■ Activity
Filter these entries down to the lines that hold the word "soirée", and show each of them.

======

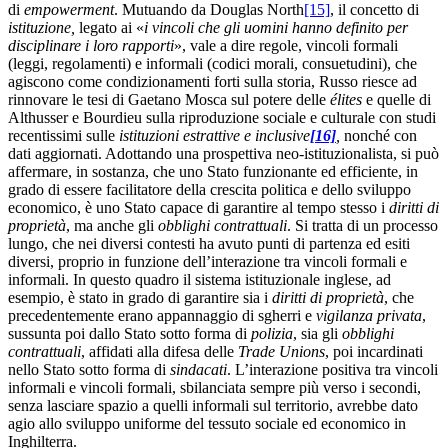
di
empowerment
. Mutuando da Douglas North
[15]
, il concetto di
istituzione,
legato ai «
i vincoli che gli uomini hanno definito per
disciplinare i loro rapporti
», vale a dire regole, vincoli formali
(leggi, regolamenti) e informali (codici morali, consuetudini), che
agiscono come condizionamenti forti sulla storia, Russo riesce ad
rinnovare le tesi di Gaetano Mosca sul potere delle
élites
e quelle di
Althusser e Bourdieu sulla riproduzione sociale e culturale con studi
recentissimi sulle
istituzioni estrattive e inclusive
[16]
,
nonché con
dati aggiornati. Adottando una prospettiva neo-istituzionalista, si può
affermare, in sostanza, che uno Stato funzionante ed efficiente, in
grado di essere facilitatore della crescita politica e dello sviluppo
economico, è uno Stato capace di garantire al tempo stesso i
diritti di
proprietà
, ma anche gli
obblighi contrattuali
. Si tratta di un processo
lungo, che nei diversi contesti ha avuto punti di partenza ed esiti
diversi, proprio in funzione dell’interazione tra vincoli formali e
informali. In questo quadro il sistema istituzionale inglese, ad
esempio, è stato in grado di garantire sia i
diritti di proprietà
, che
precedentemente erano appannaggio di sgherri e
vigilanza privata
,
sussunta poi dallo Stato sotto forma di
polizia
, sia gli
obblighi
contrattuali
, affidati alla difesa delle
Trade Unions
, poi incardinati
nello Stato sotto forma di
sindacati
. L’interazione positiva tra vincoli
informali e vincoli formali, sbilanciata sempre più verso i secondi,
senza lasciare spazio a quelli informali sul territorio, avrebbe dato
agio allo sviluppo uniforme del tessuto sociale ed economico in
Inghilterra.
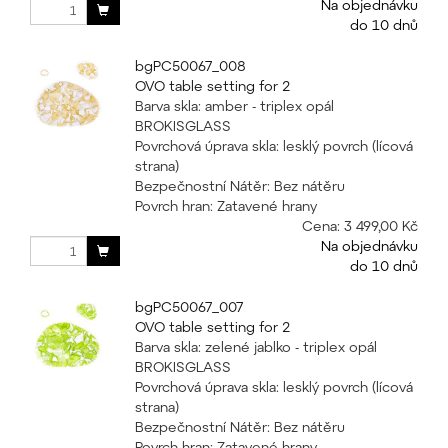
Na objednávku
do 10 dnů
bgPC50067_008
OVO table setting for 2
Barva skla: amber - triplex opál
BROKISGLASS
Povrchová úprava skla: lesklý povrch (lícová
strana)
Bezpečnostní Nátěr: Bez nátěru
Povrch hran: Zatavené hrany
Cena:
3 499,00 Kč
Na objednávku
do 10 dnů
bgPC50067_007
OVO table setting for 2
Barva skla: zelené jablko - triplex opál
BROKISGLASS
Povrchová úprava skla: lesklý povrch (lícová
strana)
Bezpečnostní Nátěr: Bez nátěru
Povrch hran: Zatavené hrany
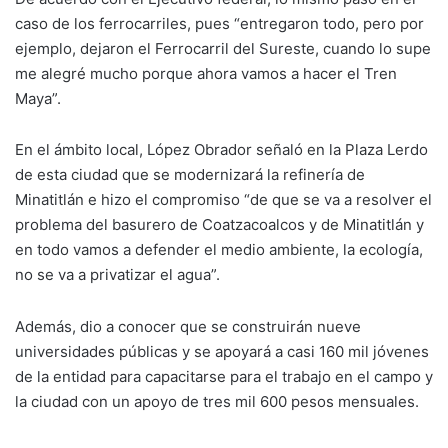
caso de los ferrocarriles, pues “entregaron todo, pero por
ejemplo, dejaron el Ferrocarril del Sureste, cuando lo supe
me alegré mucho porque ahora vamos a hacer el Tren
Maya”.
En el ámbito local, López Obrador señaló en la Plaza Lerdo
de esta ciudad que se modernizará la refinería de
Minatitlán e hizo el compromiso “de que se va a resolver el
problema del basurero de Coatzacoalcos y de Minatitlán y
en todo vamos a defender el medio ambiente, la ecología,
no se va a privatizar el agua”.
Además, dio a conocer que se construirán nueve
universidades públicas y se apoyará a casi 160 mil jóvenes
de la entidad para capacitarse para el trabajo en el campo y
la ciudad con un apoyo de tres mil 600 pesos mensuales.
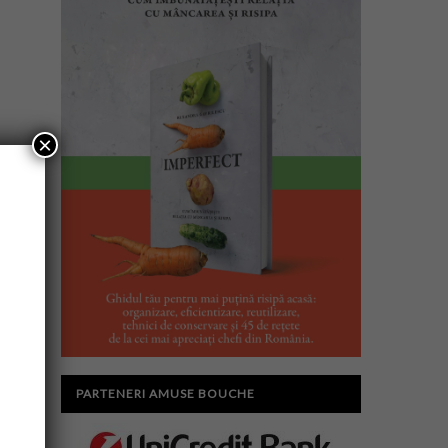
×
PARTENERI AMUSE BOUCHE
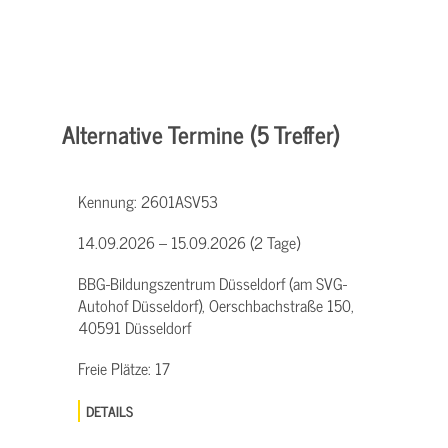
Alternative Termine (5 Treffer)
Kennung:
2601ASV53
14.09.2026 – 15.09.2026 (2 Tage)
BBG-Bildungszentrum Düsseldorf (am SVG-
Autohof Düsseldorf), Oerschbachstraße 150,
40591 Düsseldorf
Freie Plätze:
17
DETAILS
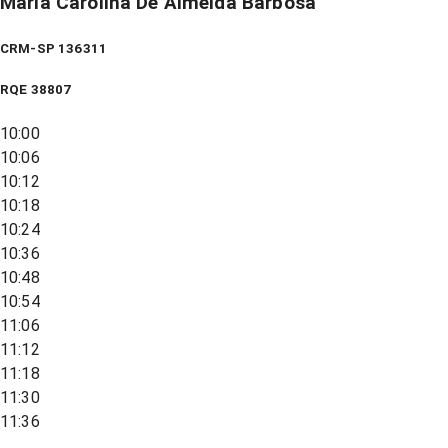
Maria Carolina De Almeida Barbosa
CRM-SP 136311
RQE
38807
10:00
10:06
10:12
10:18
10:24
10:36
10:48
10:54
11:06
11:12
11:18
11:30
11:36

======

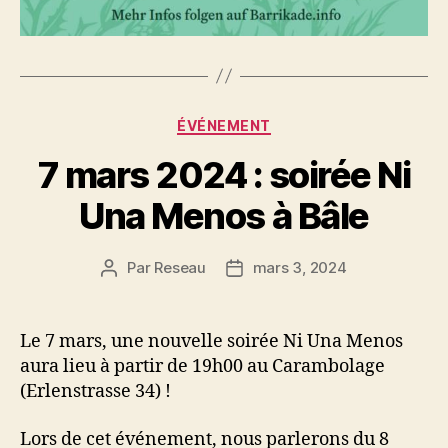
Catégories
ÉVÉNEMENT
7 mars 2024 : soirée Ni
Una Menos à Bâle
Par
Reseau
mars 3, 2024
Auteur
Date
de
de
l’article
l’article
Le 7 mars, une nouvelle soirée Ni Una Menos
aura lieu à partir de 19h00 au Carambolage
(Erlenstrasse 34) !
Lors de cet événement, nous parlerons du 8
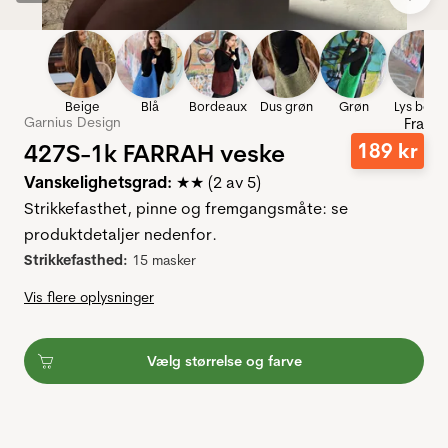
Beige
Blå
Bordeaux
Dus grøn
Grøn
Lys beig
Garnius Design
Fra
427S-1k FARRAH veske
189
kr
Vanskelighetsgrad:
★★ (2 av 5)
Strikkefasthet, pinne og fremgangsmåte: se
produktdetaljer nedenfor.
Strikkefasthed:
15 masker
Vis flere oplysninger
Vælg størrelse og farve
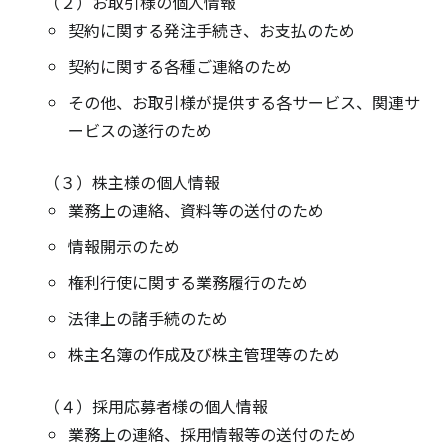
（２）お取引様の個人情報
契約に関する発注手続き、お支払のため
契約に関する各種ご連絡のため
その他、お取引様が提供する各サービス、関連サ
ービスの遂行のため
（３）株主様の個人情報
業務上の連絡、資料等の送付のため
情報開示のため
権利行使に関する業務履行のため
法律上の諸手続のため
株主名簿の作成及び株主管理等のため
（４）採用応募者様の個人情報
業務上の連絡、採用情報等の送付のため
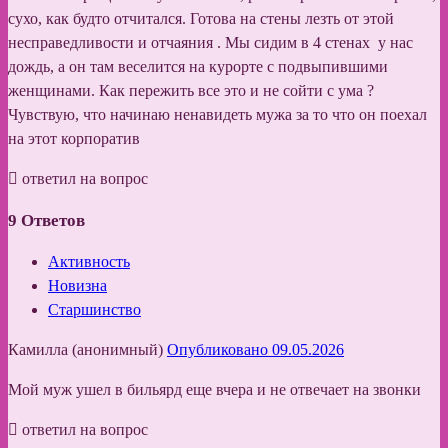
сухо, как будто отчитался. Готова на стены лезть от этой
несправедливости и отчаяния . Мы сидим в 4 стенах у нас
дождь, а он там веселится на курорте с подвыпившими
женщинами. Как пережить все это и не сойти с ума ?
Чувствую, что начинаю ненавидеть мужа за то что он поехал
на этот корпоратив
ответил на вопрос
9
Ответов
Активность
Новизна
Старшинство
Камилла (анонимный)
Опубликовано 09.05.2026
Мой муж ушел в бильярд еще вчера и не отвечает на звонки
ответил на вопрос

======

■ Result of this exercise
7 mars 2024 : soirée Ni
Le 7 mars, une nouvelle soirée Ni Una Menos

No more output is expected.